== Segment start ==
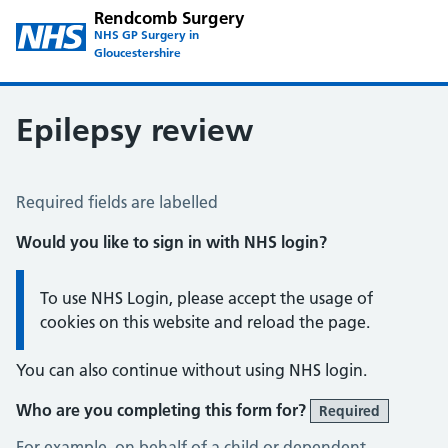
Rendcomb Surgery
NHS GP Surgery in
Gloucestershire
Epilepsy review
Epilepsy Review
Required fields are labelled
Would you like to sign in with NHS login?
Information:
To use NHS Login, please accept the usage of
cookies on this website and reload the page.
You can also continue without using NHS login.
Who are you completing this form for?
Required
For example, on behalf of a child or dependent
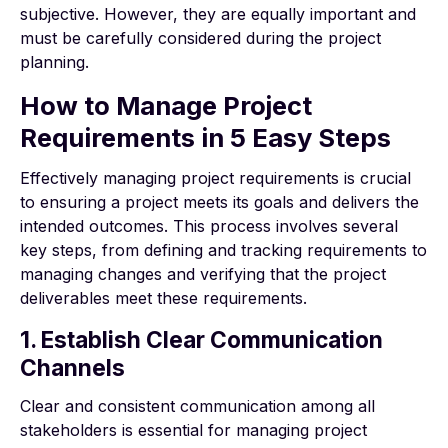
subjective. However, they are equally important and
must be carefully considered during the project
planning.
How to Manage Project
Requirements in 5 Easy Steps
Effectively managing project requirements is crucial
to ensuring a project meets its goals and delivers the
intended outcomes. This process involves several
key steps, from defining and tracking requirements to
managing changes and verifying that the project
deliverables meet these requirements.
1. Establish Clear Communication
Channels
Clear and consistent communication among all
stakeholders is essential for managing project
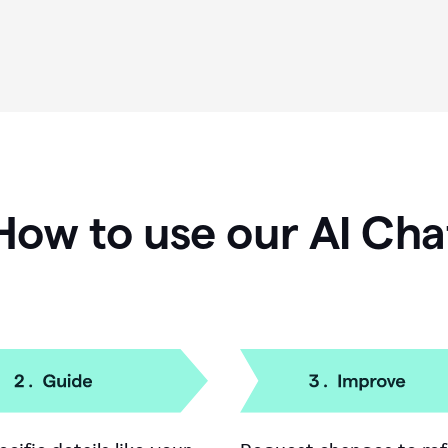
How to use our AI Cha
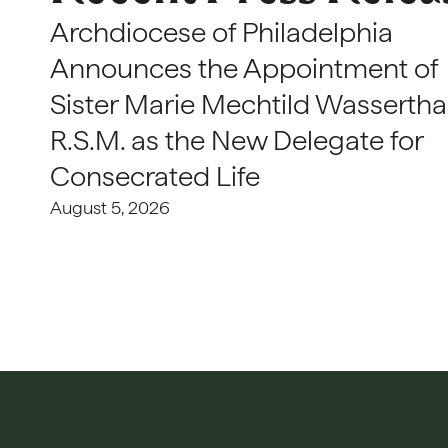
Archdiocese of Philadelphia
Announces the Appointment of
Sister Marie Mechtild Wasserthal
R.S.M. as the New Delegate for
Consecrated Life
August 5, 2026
== Segment end ==
== Segment start ==
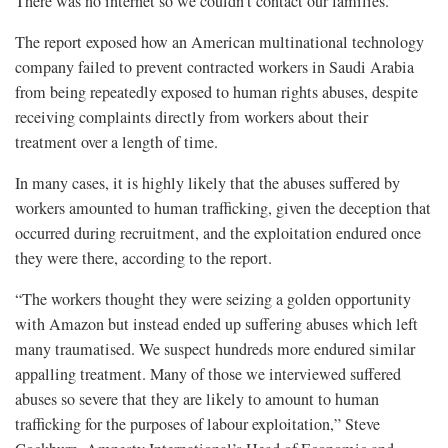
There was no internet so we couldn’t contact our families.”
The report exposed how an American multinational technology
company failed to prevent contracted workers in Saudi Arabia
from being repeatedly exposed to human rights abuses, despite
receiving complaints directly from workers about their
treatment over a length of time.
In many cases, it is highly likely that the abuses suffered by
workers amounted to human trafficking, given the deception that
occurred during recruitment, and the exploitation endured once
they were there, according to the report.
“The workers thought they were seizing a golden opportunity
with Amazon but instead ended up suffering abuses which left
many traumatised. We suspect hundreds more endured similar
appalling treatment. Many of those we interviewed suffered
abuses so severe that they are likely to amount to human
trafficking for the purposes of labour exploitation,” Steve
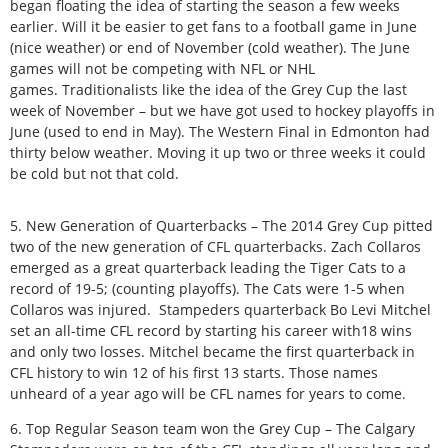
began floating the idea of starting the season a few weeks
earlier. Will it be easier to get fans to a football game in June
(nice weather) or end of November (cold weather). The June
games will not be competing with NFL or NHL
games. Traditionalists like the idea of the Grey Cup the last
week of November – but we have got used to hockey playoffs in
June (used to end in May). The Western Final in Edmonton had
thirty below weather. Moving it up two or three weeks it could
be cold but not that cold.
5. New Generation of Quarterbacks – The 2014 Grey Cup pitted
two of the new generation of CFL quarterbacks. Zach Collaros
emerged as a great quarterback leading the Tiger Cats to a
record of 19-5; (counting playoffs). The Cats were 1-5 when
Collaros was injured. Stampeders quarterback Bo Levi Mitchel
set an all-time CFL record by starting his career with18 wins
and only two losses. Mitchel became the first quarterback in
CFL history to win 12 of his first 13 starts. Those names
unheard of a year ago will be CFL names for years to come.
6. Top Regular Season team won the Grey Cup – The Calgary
== Segment end ==
Activity: Write down exactly the span of lines above from the one containing "from being repeatedly" to the one containing "workers amounted to", both ends included.

Output:
from being repeatedly exposed to human rights abuses, despite
receiving complaints directly from workers about their
treatment over a length of time.
In many cases, it is highly likely that the abuses suffered by
workers amounted to human trafficking, given the deception that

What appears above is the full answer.